Gradient-based training in federated learning is known to be vulnerable to faulty/malicious clients, which are often modeled as Byzantine clients. To this end, previous work either makes use of auxiliary data at parameter server to verify the received gradients (e.g., by computing validation error rate) or leverages statistic-based methods (e.g. median and Krum) to identify and remove malicious gradients from Byzantine clients. In this paper, we remark that auxiliary data may not always be available in practice and focus on the statistic-based approach. However, recent work on model poisoning attacks has shown that well-crafted attacks can circumvent most of median- and distance-based statistical defense methods, making malicious gradients indistinguishable from honest ones.
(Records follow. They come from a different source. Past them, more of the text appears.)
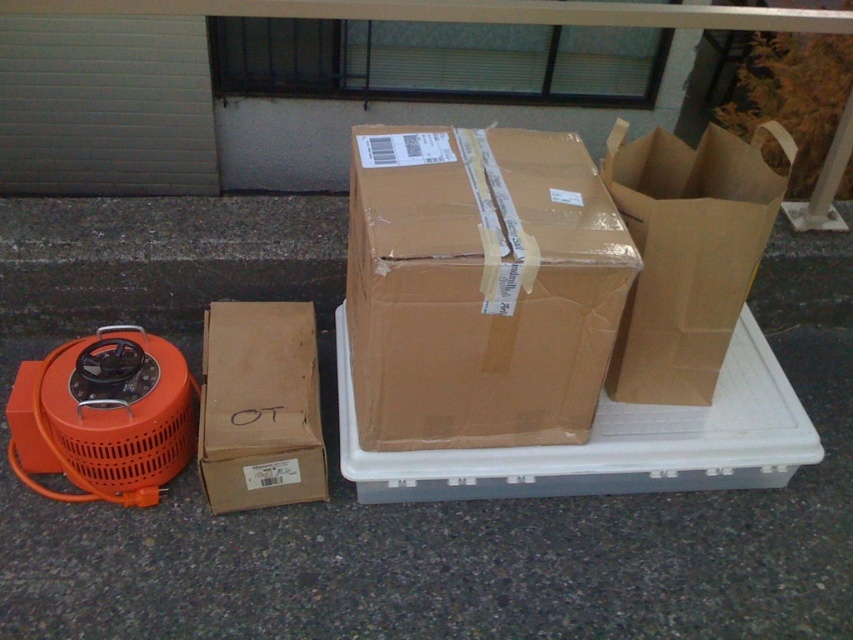 Question: Among these points, which one is nearest to the camera?

Choices:
 (A) (326, 486)
 (B) (606, 148)
 (C) (442, 196)

Answer: (C)

Question: Does brown cardboard box at center appear on the right side of brown cardboard box at lower left?

Choices:
 (A) yes
 (B) no

Answer: (A)

Question: Which object appears farthest from the camera in this image?

Choices:
 (A) brown cardboard box at center
 (B) brown cardboard box at lower left

Answer: (B)

Question: Can you confirm if brown cardboard box at center is positioned above brown cardboard box at lower left?

Choices:
 (A) yes
 (B) no

Answer: (A)

Question: Which point is farther to the camera?

Choices:
 (A) (233, 321)
 (B) (453, 346)

Answer: (A)

Question: Is brown cardboard box at center below brown paper bag at upper right?

Choices:
 (A) no
 (B) yes

Answer: (B)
To tackle this challenge, we show that the element-wise sign of gradient vector can provide valuable insight in detecting model poisoning attacks. Based on our theoretical analysis of the Little is Enough attack, we propose a novel approach called SignGuard to enable Byzantine-robust federated learning through collaborative malicious gradient filtering. More precisely, the received gradients are first processed to generate relevant magnitude, sign, and similarity statistics, which are then collaboratively utilized by multiple filters to eliminate malicious gradients before final aggregation. Finally, extensive experiments of image and text classification tasks are conducted under recently proposed attacks and defense strategies. The numerical results demonstrate the effectiveness and superiority of our proposed approach.